Fast Forward To Today

A few weeks ago, I returned to my oncologist for a check-up. I had not been to see her for about a year and a half. Prior to this break, I had gone in for my first mammogram in order to establish a baseline after I had completed breastfeeding my daughter. Although my husband and I are now firmly in the camp that we will only have one child, at the time there was some chance we might have a second child and there are some changes that can take place in the breast as a result of breastfeeding. Because of this, my doctor thought we should go ahead and do a baseline if I was prepared to do so.

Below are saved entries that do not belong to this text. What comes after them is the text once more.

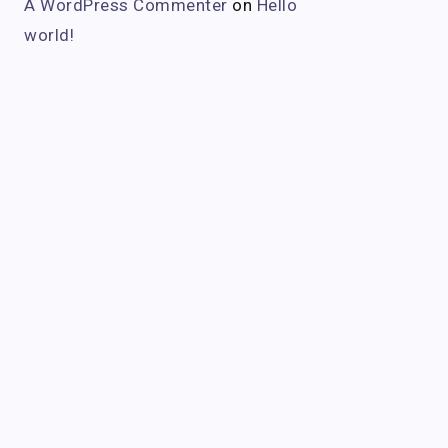
A WordPress Commenter
on
Hello
world!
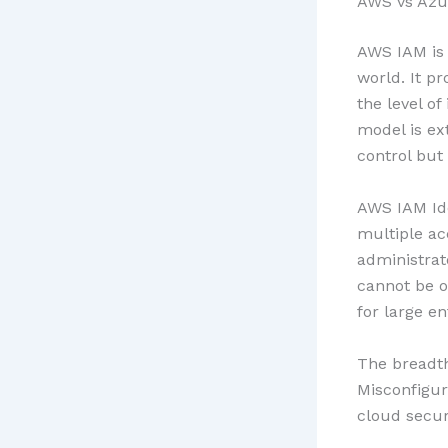
AWS vs Azu
AWS IAM is 
world. It p
the level o
model is ex
control but 
AWS IAM Id
multiple ac
administrat
cannot be o
for large e
The breadth
Misconfigur
cloud secur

My first appointment after this break was in January 2020. During this appointment, my oncologist re-ran my IBIS risk evaluation, v8 stats. You can find out more information about this evaluation tool here. According to my test results, my person risk of breast cancer after five year is 3.1%, while the general population has a risk of .3%. My lifetime risk is 41.2%, while the general population has a risk of 13.2%. Because my personal risk level is of a certain level higher than the general population, I continue to be a candidate for preventative measures, to include taking Tamoxifin.

While I previously was not interested in taking Tamoxifin, seeing the new stats and being in a different phase of my life has changed my view. While I previously was told I would need to take the drug for ten years, more recent research has led to the timeline for preventative use being only five years.

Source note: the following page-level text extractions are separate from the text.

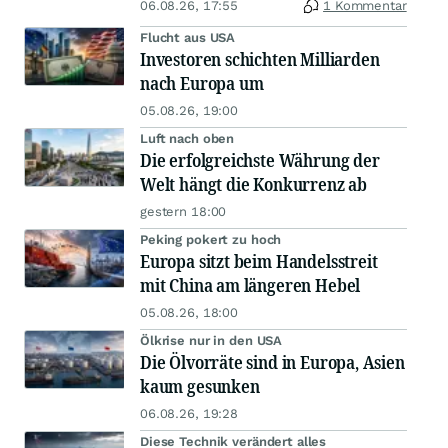
06.08.26, 17:55
1 Kommentar
Flucht aus USA
Investoren schichten Milliarden
nach Europa um
05.08.26, 19:00
Luft nach oben
Die erfolgreichste Währung der
Welt hängt die Konkurrenz ab
gestern 18:00
Peking pokert zu hoch
Europa sitzt beim Handelsstreit
mit China am längeren Hebel
05.08.26, 18:00
Ölkrise nur in den USA
Die Ölvorräte sind in Europa, Asien
kaum gesunken
06.08.26, 19:28
Diese Technik verändert alles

However, there are a number of steps I’ll be taking before starting to any medication. First, after discussions with my oncologist, I will be getting both a mammogram and an MRI. In addition, I have decided to meet with a gyno to switch the IUD that I have in. After my daughter’s birth, I decided to adopt Mirena as my birth control mechanism. However, earlier it was believed that taking Mirena while on Tamoxifen would reduce the effectiveness of Tamoxifen. Although some of the more recent studies show that it might not be quite as big of a concern as it originally was, I would prefer to switch to an IUD that has none of those concerns, which may be a bit irrational but sometimes that’s how these decisions are made. In addition, I also need to stop taking Benedryl as a sleep aid, as you can’t take Benedryl and Tamoxifen at the same time. I started taking Benedryl as a sleep aid when I was pregnant (although not while breast-feeding), since melatonin isn’t an option while pregnant. I’ve stuck with Benedryl because it’s a regulated medicine (melatonin isn’t, unless you get it through prescription, which I don’t) and I also just sleep better on it. It’ll probably take me a bit of time to find a replacement for the Benedryl.

Lastly, I am going to meet with the genetic counselor again and finally get tested for the BRCA genetic mutation. I have two reasons for doing this. First, I have a daughter and I want her to have all the information possible to make her own decisions. Second, according to my doctor, as the medical research gets further along, the findings from the BRCA genetic mutation testing begin to provide you with more detailed health information. I don’t have more specifics on that, but I’m guessing I’ll find out more when I prepare to get the testing done.

I am a bit worried about some of the side effects of Tamoxifin, which include things like hot flashes, nausea and possible weight gain. However, many of the stories I hear about the side effects are coming from women who are taking Tamoxifin after being treated for breast cancer, so I’m not entirely sure how women taking it for entirely preventative purpose fare. Thus… my blog! Fingers crossed!